GitHub repo with completed solution code and test suite.

What is the Ransom Note challenge?

‘Given two strings:

1. A source string, i.e. the “page”

2. A desired string, i.e. the “note”

determine if the desired “note” string can be created using only the letters found in the source “page”.’

A visual example of what we’re looking for would be this:

So, if we had a page of text, we could chop it up into all its separate letters, then glue them onto a new page to form a new word or phrase of our choosing.

Ok, so let’s get started!

I like to start with a little bit of pseudocode, just so I can write out my aims in a programming context.

let canMakeNote = (source, note) => {
    if (source contains all the letters needed to make note){
      return true
    }else{
      return false
    }
}

So here we have a function called canMakeNote, whose job is to see if the source string contains all the letters needed to create the desired note string. If that is true, it should return true, and if not, false.

However, “if source contains all letters needed to create note” is doing a lot of heavy lifting in the above pseudocode. Let’s start at the beginning.

We know one thing right away: If the source string is shorter than the note string, we will not be able to make the note. There’s no way that we’ll have all the letters we need.

So first things first, we’ll need to compare the length of our two strings. If the source string is too short, we won’t need to bother with anything else, and can immediately return false.

However, strings can be… messy.

They could include whitespaces, which I’m not going to track as if they were a letters — if I were cutting letters out of a newspaper or magazine and gluing them onto paper, I wouldn’t cut out and paste on spaces. Counting each whitespace as a letter could be an interesting variation of this challenge, but I’m not going to explore that in this solution.

So, if whitespaces don’t count as letters, they’ll distort our ability to measure the length of our strings. Not good.

Plus, the strings might contain both capital and lowercase letters. This won’t affect our judgement of the length of the strings, but it will become an issue further down the line when we begin attempting to compare the content of the strings. For our purposes, “A” is the same as “a”. After all, the iconic ransom note is defined by its higgledy-piggledy mix of upper and lower cased letters. The computer, on the other hand, sees “A” and “a” as completely different characters.

So that gives us two things we’ll need to account for as we compare our input strings, whitespaces and character case.

**Note: Some variations of this challenge will provide the input and desired output parameters in the form of arrays of letters, all tidy and ready to go.
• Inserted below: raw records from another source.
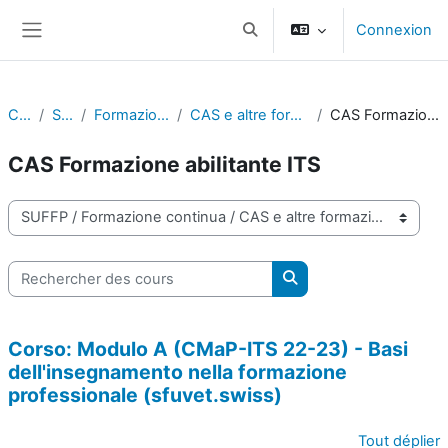
Passer au contenu principal
Connexion
Activer/désactiver la saisie d
Panneau latéral
Cours
SUFFP
Formazione continua
CAS e altre formazioni certificate
CAS Formazione abilitante ITS
CAS Formazione abilitante ITS
Catégories de cours
Rechercher des cours
Rechercher des cours
Corso: Modulo A (CMaP-ITS 22-23) - Basi
dell'insegnamento nella formazione
professionale (sfuvet.swiss)
Tout déplier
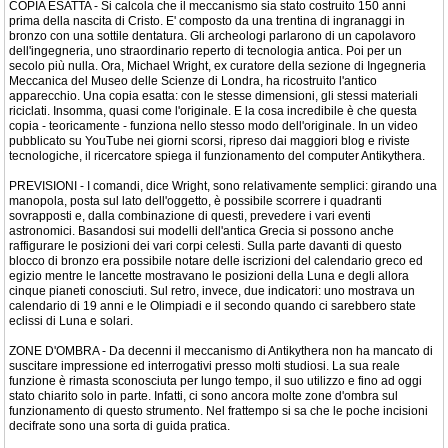
COPIA ESATTA - Si calcola che il meccanismo sia stato costruito 150 anni
prima della nascita di Cristo. E' composto da una trentina di ingranaggi in
bronzo con una sottile dentatura. Gli archeologi parlarono di un capolavoro
dell'ingegneria, uno straordinario reperto di tecnologia antica. Poi per un
secolo più nulla. Ora, Michael Wright, ex curatore della sezione di Ingegneria
Meccanica del Museo delle Scienze di Londra, ha ricostruito l'antico
apparecchio. Una copia esatta: con le stesse dimensioni, gli stessi materiali
riciclati. Insomma, quasi come l'originale. E la cosa incredibile è che questa
copia - teoricamente - funziona nello stesso modo dell'originale. In un video
pubblicato su YouTube nei giorni scorsi, ripreso dai maggiori blog e riviste
tecnologiche, il ricercatore spiega il funzionamento del computer Antikythera.
PREVISIONI - I comandi, dice Wright, sono relativamente semplici: girando una
manopola, posta sul lato dell'oggetto, è possibile scorrere i quadranti
sovrapposti e, dalla combinazione di questi, prevedere i vari eventi
astronomici. Basandosi sui modelli dell'antica Grecia si possono anche
raffigurare le posizioni dei vari corpi celesti. Sulla parte davanti di questo
blocco di bronzo era possibile notare delle iscrizioni del calendario greco ed
egizio mentre le lancette mostravano le posizioni della Luna e degli allora
cinque pianeti conosciuti. Sul retro, invece, due indicatori: uno mostrava un
calendario di 19 anni e le Olimpiadi e il secondo quando ci sarebbero state
eclissi di Luna e solari.
ZONE D'OMBRA - Da decenni il meccanismo di Antikythera non ha mancato di
suscitare impressione ed interrogativi presso molti studiosi. La sua reale
funzione è rimasta sconosciuta per lungo tempo, il suo utilizzo e fino ad oggi
stato chiarito solo in parte. Infatti, ci sono ancora molte zone d'ombra sul
funzionamento di questo strumento. Nel frattempo si sa che le poche incisioni
decifrate sono una sorta di guida pratica.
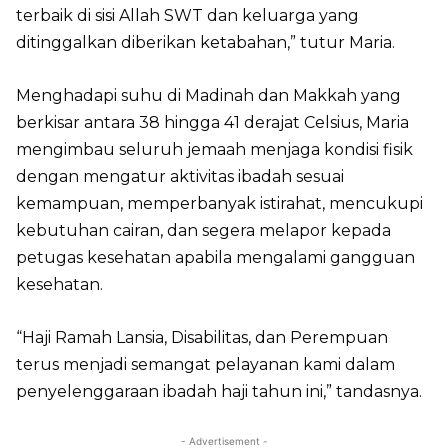
terbaik di sisi Allah SWT dan keluarga yang
ditinggalkan diberikan ketabahan,” tutur Maria.
Menghadapi suhu di Madinah dan Makkah yang
berkisar antara 38 hingga 41 derajat Celsius, Maria
mengimbau seluruh jemaah menjaga kondisi fisik
dengan mengatur aktivitas ibadah sesuai
kemampuan, memperbanyak istirahat, mencukupi
kebutuhan cairan, dan segera melapor kepada
petugas kesehatan apabila mengalami gangguan
kesehatan.
“Haji Ramah Lansia, Disabilitas, dan Perempuan
terus menjadi semangat pelayanan kami dalam
penyelenggaraan ibadah haji tahun ini,” tandasnya.
- Advertisement -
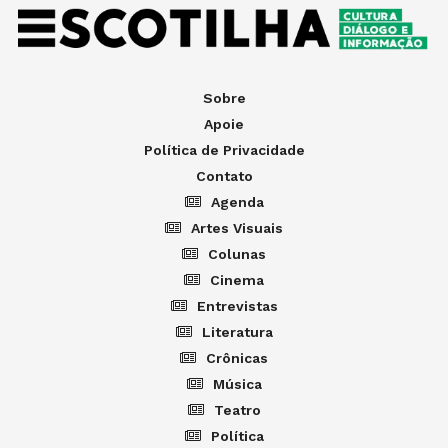
Sobre
Apoie
Política de Privacidade
Contato
Agenda
Artes Visuais
Colunas
Cinema
Entrevistas
Literatura
Crônicas
Música
Teatro
Política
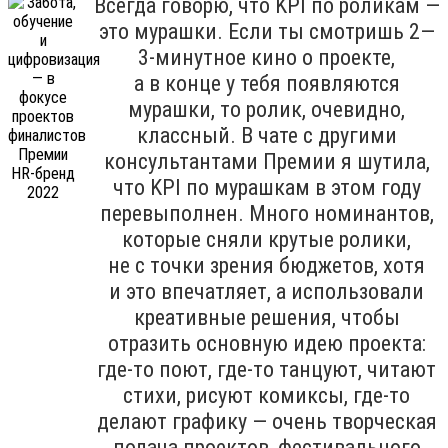
Всегда говорю, что KPI по роликам —
это мурашки. Если ты смотришь 2—
3-минутное кино о проекте,
а в конце у тебя появляются
мурашки, то ролик, очевидно,
классный. В чате с другими
консультантами Премии я шутила,
что KPI по мурашкам в этом году
перевыполнен. Много номинантов,
которые сняли крутые ролики,
не с точки зрения бюджетов, хотя
и это впечатляет, а использовали
креативные решения, чтобы
отразить основную идею проекта:
где-то поют, где-то танцуют, читают
стихи, рисуют комиксы, где-то
делают графику — очень творческая
подача проектов, фестивального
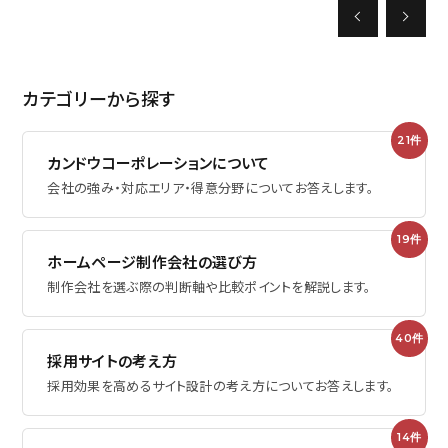
採用に関するお問い合わせ
カテゴリーから探す
プライバシーポリシー
21件
カンドウコーポレーションについて
会社の強み・対応エリア・得意分野についてお答えします。
ミエルカ
Facebook
19件
ホームページ制作会社の選び方
制作会社を選ぶ際の判断軸や比較ポイントを解説します。
40件
採用サイトの考え方
採用効果を高めるサイト設計の考え方についてお答えします。
14件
That’s great! If you run across a challenge like that, you can just skip this step! However, I wanted to provide a solution that accounts for input / desired output in string form.

To clean up our messy strings and transform them into something more convenient to our purposes, let’s make a helper function.

I’ll need to account for the whitespaces and character case, and, as this is an algorithmic challenge, I’m going to go ahead and transform our strings into arrays, so that each character will be individually separate, and our data will be in a convenient form for iteration, manipulation, and comparison.

First, I’ll pseudocode it out:

let clean = (input) => {
  remove whitespaces from input
  lowercase input
  transform input into an array
  return the cleaned & transformed input
}

So we’ve got a handy list of what our string cleaning helper function needs to do.

First, the whitespaces.

Whenever I need to identify and manipulate a certain character or characters in a string, I think of RegEx. RegEx is the shorthand reference for a“Regular Expression”. What is a that?

RegEx

A regular expression, regex or regexp (sometimes called a rational expression) is a sequence of characters that define a search pattern. Usually such patterns are used by string searching algorithms for “find” or “find and replace” operations on strings, or for input validation.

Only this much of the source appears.